Can Cats Drink Milk? Here's What Your Vet Might Advise You
It's a common belief that cats need milk in order to thrive. We're working with our veterinarians to disprove this and determine the best alternative for your cat.
We've seen cats slurping milk from a plate for years on television and other media. It's a common misconception among pet parents that cats require milk to stay healthy. This is not true, and we can tell you right now that your cat does not need milk (especially cows' milk) to be healthy!
For your cat's health, milk may actually be harmful. Cats may appear to enjoy the taste of milk, but we recommend that you avoid giving it to them at all costs.
As long as your cat is getting a well-balanced, age-appropriate complete diet, there is no need to give them milk. Kittens require mother's milk, but they should be weaned when they're just a few months old and start eating cat food and drinking water.
Cats don't actually need milk unless they're being hand-reared (and only then should you use kitten milk, as other types won't provide the nutrients a kitten needs). Same as any other kitten, they'll need to be weaned off of it before they can survive on a diet of only food and water as an adult.

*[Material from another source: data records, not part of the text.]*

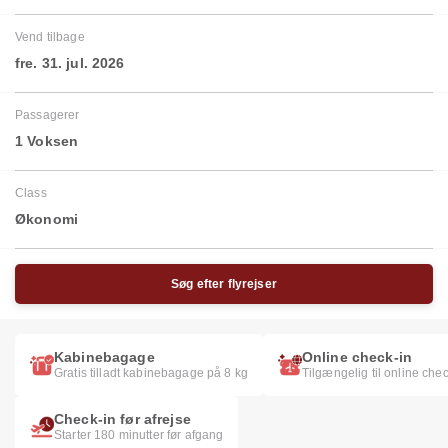
Vend tilbage
fre. 31. jul. 2026
Passagerer
1 Voksen
Class
Økonomi
Søg efter flyrejser
Kabinebagage
Online check-in
Gratis tilladt kabinebagage på 8 kg
Tilgængelig til online chec
Check-in før afrejse
Starter 180 minutter før afgang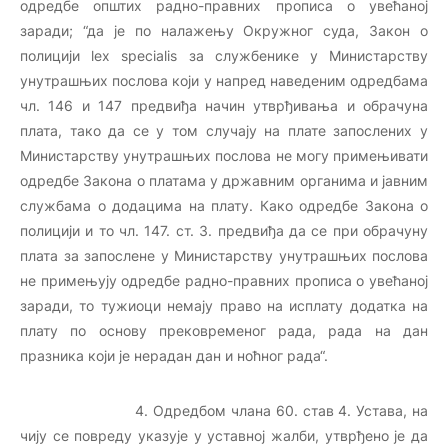
одредбе општих радно-правних прописа о увећаној
заради; “да је по налажењу Окружног суда, Закон о
полицији lex specialis за службенике у Министарству
унутрашњих послова који у напред наведеним одредбама
чл. 146 и 147 предвиђа начин утврђивања и обрачуна
плата, тако да се у том случају на плате запослених у
Министарству унутрашњих послова не могу примењивати
одредбе Закона о платама у државним органима и јавним
службама о додацима на плату. Како одредбе Закона о
полицији и то чл. 147. ст. 3. предвиђа да се при обрачуну
плата за запослене у Министарству унутрашњих послова
не примењују одредбе радно-правних прописа о увећаној
заради, то тужиоци немају право на исплату додатка на
плату по основу прековременог рада, рада на дан
празника који је нерадан дан и ноћног рада“.
4. Одредбом члана 60. став 4. Устава, на
чију се повреду указује у уставној жалби, утврђено је да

As early as four weeks old, kittens begin to wean themselves from their mother's milk. By the time kittens are 8 to 10 weeks old, they usually eat solid foods. After weaning, many cats can no longer process their mother's milk the same way they were when they were kittens. In general, a cat's ability to digest milk sugar is gone after they start eating solid food. Solid foods provide them with everything they need. However, some cats may retain their milk sugar digesting ability well into adulthood, if not for the rest of their lives.
In a nutshell, yes, cats should avoid drinking cow's milk. Most cats are indeed lactose intolerant because they don't have the enzyme lactase that enables them to digest lactose. Sugar found in milk is called lactose. The most common lactose intolerance symptoms are
- Stomach cramps
Cat lactose intolerance is very similar to the same condition in humans. Even if your cat doesn't get sick, it's better to be safe than sorry.

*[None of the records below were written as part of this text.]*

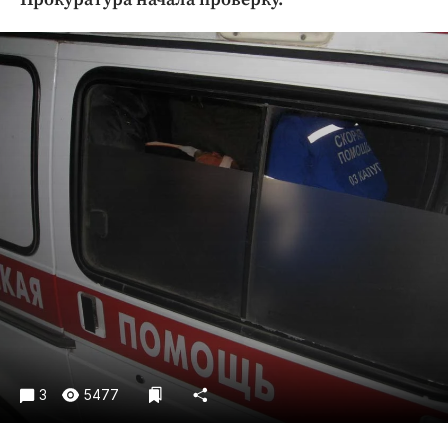
Криминал
Культура
Недвижимость и ЖКХ
Образование
Общество
Погода
Праздники
Происшествия
Спорт
Экономика и бизнес
ПРОЕКТЫ
Блоги
Издания
3
5477
Медиаперсона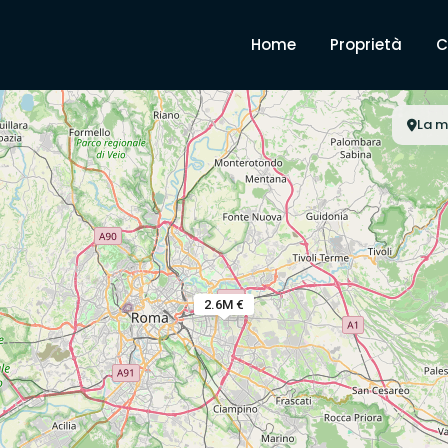
Home
Proprietà
C
La m
2.6M €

Cows' milk contains loads of fat, which is why cats enjoy it so much! It's like giving your cat a whole 12-inch pizza compactly packed in a tiny bowl. On its own, that doesn't sound all that bad but imagine eating it in addition to your usual diet. That certainly makes a difference!
Giving your cat milk can have a negative impact on their diet, causing them to gain weight and become unhealthy.
You may have noticed that there's special cat milk available in stores and specialty pet shops. For the most part, these contain less or no lactose. They might not make your cat sick, but that milk's fat percentage is often the same as other milk types, so it's still not good for its health!
While it is alright to give your cat a treat like this every now and again, it's important to keep in mind the additional calories when calculating their daily calorie intake. If you decide to substitute a complete meal with milk, your cat may not be getting all of the nutrients they need because milk is not a complete meal.
Water is all our cats need to drink. As long as you provide safe drinking water to your cat, they'll be healthy and content. If you're concerned that your cat isn't getting enough water, consider placing several bowls around the house that you can clean and replenish as needed. Keep in mind that many cats prefer not to have their water and food bowls in the same location. Loads of cats prefer having a running water source, so you may want to consider a water fountain for your feline friend.
Provide your cat with a commercially balanced diet that is high quality and complete for their age and stage of life. By doing this, they can maintain their health and prevent weight gain, provided they are physically active, of course.
Your cat deserves a little something extra from you, so think about what kind of treats your cat prefers before you start sifting through the cat food or milk. For example, you could buy them a new toy or schedule a few extra minutes of playtime instead of giving them something that is not that healthy. Consider playing a game with them, such as hiding their toys in places they like.